Его вечная улыбка скривилась в усмешку, блеснули белые зубы.
– Без толку, Паучиха. Ты уже убила меня тридцать семь раз – а я все возвращаюсь, разве не видишь? Жалкая старая сука, что вообще такое червяк? Какая-то тварь, типа мутанта у тебя на плече?
Она даже не заметила, что питомец здесь, и ее сердце пронзил страх за него.
– Ты подошел слишком близко!
– Тогда стреляй! Прикончи меня, старая заразная идиотка! Стреляй!
– Ты не он! – сказала она вдруг. – Ты не Первый Джейд! Ха! Он мертв, да?
Лицо клона исказилось от ярости. Вспыхнули лазеры, и три обитаемые капсулы Паучьей Розы расплавились, превратившись в шлак и облака металлической плазмы. В мозгу полыхнул последний обжигающий импульс невыносимой яркости с трех расплавленных телескопов.
Она дала стрекочущий залп железными снарядами с магнитным ускорением. Они продырявили первый корабль на шестистах пятидесяти километрах в секунду, из него повалили клубы воздуха и хрупкие облака замерзающей воды.
Два корабля выстрелили. Такое вооружение она еще никогда не видела – и они раздавили две капсулы, как пара гигантских кулаков. Паутина содрогнулась от удара, теряя равновесие. Роза мгновенно поняла, какие оружейные системы остались, и ответила градом из аммиачного льда в металлической оболочке. Он пробил полуорганические борта второго шейперского судна. Крошечные отверстия мгновенно заросли, но команде пришел конец; аммиак испарился внутри, тут же выпуская нервные токсины, приводящие к мгновенной смерти.

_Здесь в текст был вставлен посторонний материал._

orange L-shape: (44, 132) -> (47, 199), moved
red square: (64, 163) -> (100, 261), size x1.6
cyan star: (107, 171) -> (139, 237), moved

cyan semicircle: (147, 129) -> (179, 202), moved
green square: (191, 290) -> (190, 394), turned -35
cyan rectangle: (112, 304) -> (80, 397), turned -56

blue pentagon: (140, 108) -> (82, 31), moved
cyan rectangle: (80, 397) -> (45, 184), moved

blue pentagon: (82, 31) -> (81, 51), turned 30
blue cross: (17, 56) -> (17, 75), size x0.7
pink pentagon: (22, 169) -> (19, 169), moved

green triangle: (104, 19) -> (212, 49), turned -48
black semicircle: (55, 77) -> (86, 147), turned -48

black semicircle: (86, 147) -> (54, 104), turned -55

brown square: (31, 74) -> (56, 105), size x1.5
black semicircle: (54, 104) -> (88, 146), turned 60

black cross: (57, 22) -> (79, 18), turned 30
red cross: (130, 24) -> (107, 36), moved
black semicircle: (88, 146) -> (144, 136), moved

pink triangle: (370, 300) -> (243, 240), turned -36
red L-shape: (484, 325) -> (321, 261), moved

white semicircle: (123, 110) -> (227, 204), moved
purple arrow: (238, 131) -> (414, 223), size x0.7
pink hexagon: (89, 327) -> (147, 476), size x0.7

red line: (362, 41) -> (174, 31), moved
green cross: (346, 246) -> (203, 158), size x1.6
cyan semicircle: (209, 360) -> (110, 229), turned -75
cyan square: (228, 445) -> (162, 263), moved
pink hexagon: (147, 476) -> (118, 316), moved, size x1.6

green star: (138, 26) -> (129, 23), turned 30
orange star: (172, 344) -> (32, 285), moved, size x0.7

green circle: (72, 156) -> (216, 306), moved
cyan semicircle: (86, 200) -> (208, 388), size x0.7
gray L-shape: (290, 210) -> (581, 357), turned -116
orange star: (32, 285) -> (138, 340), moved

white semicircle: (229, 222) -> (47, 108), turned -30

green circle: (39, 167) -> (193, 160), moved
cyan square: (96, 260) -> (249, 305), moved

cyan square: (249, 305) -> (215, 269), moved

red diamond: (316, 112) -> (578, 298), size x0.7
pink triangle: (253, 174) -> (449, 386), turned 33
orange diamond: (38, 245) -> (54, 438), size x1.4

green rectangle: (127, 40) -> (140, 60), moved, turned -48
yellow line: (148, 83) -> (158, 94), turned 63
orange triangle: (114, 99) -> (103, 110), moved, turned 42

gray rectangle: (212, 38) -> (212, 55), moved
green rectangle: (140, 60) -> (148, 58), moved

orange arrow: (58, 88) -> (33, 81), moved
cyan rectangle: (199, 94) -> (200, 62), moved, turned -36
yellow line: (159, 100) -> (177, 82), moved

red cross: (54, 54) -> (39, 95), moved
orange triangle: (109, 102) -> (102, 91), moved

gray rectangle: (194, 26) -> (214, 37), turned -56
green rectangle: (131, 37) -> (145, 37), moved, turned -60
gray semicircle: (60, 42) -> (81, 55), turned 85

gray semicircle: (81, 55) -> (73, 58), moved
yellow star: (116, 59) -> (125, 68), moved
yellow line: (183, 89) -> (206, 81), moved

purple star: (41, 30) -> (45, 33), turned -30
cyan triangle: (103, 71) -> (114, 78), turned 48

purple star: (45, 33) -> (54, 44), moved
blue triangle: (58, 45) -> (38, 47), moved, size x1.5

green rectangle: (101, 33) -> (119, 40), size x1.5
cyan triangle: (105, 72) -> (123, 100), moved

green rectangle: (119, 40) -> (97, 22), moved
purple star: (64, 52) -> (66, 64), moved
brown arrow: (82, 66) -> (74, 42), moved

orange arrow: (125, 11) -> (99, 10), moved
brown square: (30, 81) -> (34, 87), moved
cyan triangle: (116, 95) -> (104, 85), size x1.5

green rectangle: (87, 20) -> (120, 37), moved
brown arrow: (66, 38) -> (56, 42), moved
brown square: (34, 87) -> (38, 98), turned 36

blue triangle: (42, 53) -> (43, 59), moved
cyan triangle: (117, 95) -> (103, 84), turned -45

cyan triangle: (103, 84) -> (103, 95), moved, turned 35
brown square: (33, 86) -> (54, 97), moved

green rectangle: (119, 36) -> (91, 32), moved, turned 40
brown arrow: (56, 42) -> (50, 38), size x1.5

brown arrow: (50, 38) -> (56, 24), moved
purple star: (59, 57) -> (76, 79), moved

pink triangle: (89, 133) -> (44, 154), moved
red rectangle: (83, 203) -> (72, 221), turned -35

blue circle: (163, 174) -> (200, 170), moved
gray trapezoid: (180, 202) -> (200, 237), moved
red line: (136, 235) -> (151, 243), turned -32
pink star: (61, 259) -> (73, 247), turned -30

У последнего корабля был один шанс из трех попасть в ее командный центр. Двести лет удачи Паучьей Розы подошли к концу. Контрольная панель ужалила руки разрядами. Весь свет на станции погас, компьютер сдох. Паучья Роза вскрикнула и стала ждать смерти.
Смерть не наступила.
От тошноты во рту появился привкус желчи. В темноте Роза открыла ящик и наполнила мозг жидкой безмятежностью. Тяжело дыша, откинулась в кресле у консоли, раздавив панику.
– Электромагнитный импульс, – сказала она. – Лишил меня всего.
Питомец проворковал несколько слогов.
– Он бы нас уже прикончил, если бы мог, – ответила она ему. – Должно быть, когда рухнул мейнфрейм, сработала защита других секций.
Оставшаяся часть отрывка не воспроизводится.